Data Transformations and Tools That Enable Machine Learning

Storing raw data in a data lake has been one of the latest trends in the industry, but it has failed in many cases for several companies. Why? The continuous storage of large amounts of data without organizing and maintaining them properly leads to a state in which the data lake becomes a data swamp, where any data analysis is almost impossible. Data transformations are extremely difficult to implement and generalize in a data swamp, even for the best data engineers. It is almost impossible to resolve data ambiguity (whether text or images) among different data sources and understand the meaning of seemingly different data fields that come from tens or even hundreds of data warehouses or from the web. At a minimum, metadata available for all data must be stored in the data lake.

Finding the optimal data transformation for large amounts of data coming from hundreds or thousands of sources is not feasible. One way to tackle this problem is to have AI suggest several digital transformations and have human experts to decide which data transformation best fits the data. The best analogy for this solution is when several AI platforms used for image recognition ask humans questions about the images so that they can improve their accuracy in recognizing patterns in the images. 

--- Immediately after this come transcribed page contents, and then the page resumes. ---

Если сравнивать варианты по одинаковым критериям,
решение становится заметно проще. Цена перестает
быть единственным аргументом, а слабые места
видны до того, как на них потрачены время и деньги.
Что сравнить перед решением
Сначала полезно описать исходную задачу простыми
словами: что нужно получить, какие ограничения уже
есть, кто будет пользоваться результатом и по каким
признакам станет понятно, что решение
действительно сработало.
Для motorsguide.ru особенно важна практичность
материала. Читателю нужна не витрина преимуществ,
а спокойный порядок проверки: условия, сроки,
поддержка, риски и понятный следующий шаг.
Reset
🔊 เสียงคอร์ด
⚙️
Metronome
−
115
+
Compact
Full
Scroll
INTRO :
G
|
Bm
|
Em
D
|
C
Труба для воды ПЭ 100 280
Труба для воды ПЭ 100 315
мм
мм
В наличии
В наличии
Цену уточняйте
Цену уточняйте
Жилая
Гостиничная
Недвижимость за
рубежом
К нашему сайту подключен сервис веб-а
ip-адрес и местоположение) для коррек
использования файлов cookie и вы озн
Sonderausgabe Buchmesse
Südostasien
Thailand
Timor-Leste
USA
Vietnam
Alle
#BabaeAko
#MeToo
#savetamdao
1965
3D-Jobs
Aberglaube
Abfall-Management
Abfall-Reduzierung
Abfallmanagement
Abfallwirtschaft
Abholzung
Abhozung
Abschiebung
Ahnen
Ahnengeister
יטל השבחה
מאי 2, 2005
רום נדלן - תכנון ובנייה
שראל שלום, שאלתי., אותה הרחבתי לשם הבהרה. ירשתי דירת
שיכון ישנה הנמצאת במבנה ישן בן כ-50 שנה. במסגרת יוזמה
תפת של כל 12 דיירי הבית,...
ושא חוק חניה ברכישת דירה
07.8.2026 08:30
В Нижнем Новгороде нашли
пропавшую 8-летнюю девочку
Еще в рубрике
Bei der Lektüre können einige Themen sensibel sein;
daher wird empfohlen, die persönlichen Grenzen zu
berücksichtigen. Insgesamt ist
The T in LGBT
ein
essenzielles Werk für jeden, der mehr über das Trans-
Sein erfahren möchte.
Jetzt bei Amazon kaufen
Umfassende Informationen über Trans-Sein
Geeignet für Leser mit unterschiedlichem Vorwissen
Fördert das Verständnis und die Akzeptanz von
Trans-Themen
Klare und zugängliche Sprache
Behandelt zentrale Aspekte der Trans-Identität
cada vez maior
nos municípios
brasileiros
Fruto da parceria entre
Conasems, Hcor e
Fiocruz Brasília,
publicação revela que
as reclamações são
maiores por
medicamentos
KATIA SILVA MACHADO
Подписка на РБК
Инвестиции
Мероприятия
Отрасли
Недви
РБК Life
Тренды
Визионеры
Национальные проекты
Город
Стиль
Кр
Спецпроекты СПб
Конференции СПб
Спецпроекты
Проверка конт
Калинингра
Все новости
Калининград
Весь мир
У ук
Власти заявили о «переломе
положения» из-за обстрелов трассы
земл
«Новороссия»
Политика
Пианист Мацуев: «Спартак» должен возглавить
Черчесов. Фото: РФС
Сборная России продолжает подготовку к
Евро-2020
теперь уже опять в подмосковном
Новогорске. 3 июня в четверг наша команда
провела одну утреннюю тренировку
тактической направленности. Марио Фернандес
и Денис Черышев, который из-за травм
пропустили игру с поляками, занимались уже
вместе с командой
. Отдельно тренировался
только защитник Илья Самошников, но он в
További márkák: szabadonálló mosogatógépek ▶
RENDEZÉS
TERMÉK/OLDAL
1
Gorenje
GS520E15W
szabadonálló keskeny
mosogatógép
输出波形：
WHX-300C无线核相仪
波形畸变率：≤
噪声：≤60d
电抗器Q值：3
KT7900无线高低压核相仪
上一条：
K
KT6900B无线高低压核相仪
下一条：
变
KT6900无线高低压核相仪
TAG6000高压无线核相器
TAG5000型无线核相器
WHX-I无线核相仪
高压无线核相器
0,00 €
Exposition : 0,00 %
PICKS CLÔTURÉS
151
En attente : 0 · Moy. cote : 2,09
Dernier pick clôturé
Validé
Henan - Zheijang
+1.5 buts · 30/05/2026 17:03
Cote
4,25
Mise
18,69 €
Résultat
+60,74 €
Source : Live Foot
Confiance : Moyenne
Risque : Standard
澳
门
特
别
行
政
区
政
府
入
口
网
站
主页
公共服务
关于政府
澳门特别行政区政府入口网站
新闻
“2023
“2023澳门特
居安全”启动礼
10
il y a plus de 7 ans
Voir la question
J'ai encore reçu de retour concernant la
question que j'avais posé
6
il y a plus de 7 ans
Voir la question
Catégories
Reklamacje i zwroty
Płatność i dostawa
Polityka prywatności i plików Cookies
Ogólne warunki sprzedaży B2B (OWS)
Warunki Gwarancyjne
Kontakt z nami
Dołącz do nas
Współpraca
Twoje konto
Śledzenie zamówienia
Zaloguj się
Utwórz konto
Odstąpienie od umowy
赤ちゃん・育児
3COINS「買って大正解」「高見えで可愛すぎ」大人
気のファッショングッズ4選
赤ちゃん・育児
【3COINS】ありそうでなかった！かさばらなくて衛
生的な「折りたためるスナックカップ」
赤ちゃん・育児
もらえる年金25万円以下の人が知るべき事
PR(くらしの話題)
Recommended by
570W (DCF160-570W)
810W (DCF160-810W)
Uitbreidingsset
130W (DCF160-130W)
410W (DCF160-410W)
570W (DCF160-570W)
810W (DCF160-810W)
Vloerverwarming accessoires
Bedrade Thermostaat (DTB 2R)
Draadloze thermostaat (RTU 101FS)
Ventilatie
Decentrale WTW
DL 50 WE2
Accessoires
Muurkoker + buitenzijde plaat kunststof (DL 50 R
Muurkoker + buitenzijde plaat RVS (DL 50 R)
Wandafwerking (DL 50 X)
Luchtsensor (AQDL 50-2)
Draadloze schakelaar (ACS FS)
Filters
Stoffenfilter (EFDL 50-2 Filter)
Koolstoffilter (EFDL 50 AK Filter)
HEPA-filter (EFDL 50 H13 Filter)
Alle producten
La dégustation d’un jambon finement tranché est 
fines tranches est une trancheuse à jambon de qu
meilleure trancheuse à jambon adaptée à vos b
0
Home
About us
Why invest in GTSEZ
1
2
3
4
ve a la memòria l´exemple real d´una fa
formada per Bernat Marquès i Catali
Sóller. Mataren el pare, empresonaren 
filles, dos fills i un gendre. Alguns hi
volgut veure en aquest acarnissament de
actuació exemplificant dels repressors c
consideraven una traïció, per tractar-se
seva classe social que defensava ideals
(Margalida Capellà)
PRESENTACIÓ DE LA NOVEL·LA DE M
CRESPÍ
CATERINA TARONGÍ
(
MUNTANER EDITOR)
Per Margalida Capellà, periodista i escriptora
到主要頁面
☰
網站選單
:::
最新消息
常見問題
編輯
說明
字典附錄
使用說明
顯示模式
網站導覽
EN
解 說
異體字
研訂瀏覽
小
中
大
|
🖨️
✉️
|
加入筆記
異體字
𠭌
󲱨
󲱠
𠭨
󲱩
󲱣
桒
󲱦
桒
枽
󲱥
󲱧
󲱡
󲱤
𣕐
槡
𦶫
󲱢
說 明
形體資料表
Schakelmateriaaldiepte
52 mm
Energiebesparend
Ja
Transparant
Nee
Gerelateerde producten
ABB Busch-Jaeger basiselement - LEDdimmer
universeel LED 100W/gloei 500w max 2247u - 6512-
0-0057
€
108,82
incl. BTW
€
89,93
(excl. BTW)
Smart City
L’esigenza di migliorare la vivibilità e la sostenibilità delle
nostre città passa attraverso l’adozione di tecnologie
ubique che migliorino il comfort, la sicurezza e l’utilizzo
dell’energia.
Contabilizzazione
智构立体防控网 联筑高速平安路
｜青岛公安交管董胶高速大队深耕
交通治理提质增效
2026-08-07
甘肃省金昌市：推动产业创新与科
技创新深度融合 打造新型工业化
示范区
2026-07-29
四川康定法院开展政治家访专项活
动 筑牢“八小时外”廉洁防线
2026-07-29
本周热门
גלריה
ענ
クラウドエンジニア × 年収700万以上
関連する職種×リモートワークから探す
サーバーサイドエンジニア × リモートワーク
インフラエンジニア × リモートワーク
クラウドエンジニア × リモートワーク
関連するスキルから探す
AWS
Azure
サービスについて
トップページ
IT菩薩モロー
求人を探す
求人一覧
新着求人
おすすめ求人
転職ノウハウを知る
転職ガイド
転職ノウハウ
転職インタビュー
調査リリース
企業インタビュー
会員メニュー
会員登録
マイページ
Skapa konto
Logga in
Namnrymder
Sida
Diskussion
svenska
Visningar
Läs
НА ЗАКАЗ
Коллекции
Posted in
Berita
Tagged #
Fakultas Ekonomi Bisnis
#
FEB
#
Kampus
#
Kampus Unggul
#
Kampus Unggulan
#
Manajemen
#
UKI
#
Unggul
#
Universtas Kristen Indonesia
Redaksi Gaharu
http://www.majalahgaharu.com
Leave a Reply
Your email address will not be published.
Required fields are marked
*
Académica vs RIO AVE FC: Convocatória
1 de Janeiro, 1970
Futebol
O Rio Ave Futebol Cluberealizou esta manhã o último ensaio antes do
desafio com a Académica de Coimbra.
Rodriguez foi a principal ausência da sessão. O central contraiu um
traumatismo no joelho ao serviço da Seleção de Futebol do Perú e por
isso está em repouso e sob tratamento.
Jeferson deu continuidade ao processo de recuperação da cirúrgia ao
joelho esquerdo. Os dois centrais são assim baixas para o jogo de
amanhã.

It is essential for data scientists and data engineers to understand that a data lake is neither a black box nor a panacea for all the limitations that data warehouses present. The term data lake is used loosely as a catch-all phrase for a centralized repository that stores everything. However, the data still must be organized in a way that enables useful insights to be drawn. Transformed data are visualized for humans, who become the decision makers regarding which data transformation methods are correct. Ideally, metadata in the form of a graph or a relational database should be stored in the data lake to accelerate data exploration. Based on the complexities of maintaining a data lake, enterprises should gradually transition from the current state of having multiple data warehouses and localized databases to one centralized repository where all data are stored. Enterprise data strategies should be focused on the organization’s needs to improve existing products and processes by thoroughly measuring the effectiveness of the latest data architectures.